Transcriptome analysis of extant cotton progenitors and identification of genome-specific-single nucleotide polymorphism (GNP) for allelic discrimination in allotetraploid cotton

Working group session: 
Breeding and Applied Genomics
Presentation type: 
oral
Authors: 
Nah, Gyoungju; Guan, Xueying; Udall, Joshua; Stelly, David; Chen, Z. Jeffrey
Presenter: 
Nah, Gyoungju
Correspondent: 
Chen, Z. Jeffrey
Abstract: 
The most widely cultivated cotton (Goyssipum hirsutum L., AADD) is derived from tetraploidization between AA-genome and DD-genome species 1-2 million years ago. Although the exact progenitors are unknown, Gossypium arboreum L. (AA) or G. herbaecum L. (AA) and G. raimondii Ulbr. (DD) are thought to be extant progenitors for the allotetraploid cotton. Gene expression studies in allotetraploid cotton are complicated by the homoeologous loci derived from AA and DD progenitor species. To develop genomic resources for gene expression and cotton improvement, we performed RNA-sequencing (RNA-seq) analysis with 454/Roche using normalized cDNA libraries prepared from young leaves, roots, bolls, ovules, and fibers of G. arboreum L. (AA) and G. raimondii (DD). The combined sequencing analysis using 1,699,776 reads from AA and 1,464,815 reads from DD resulted in 89,588 contigs for AA and 65,542 contigs for DD. The majority of contigs (~70%) ranged from 100 to 1,000-bp. These contigs represented ~80% of all cotton gene collections in Cotton Gene Index 11 (CGI11), which is the most updated public cotton EST database, including those from AA, DD, and AADD species. About 20% of the contigs were not present in CGI11. Analysis using self-blastn reduced the unigene contig numbers by 52% in AA, and 57% in DD, suggesting that 50% or more of contigs are paralogs or isoforms with each species. Between AA and DD EST collections, the majority (73-81%) were conserved, whereas 27% and 19% contigs were specific to AA and DD species, respectively.
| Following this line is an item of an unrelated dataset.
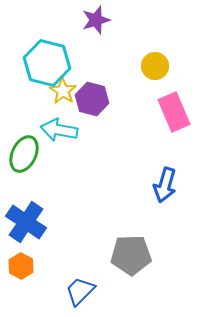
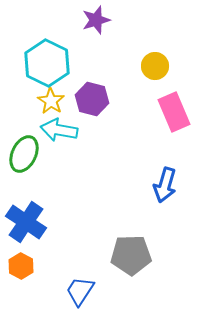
cyan hexagon: rotated 12 degrees clockwise
yellow star: moved 12 px left, 10 px down
blue trapezoid: rotated 12 degrees counterclockwise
Genome-wide analysis using Blastx against a protein database that includes Arabidopsis identified 52% (AA) and 63% (DD) of matched sequences. Gene ontology (GO) analysis of matched contigs found over-representation of genes in the metabolic process and cellular process in both species. Moreover, 2,901 miRNAs from miRBase mapped onto 1,145 contigs of AA, while 3,103 miRNAs mapped onto 1,084 contigs of DD, suggesting a good representation of miRNA precursors or targets in these EST collections. Using these ESTs, we generated a total of 34,985 GNPs and 4,822 indels from ~11,000 contigs or genes, indicating a possibility of separating allelic expression for these genes. A set of randomly selected 105 contigs in two species is being validated for their allelic detection in allotetraploid cotton. This large set of AA and DD genome ESTs and GNPs will be valuable resources for gene expression and crop improvement in cultivated allotetraploid cotton.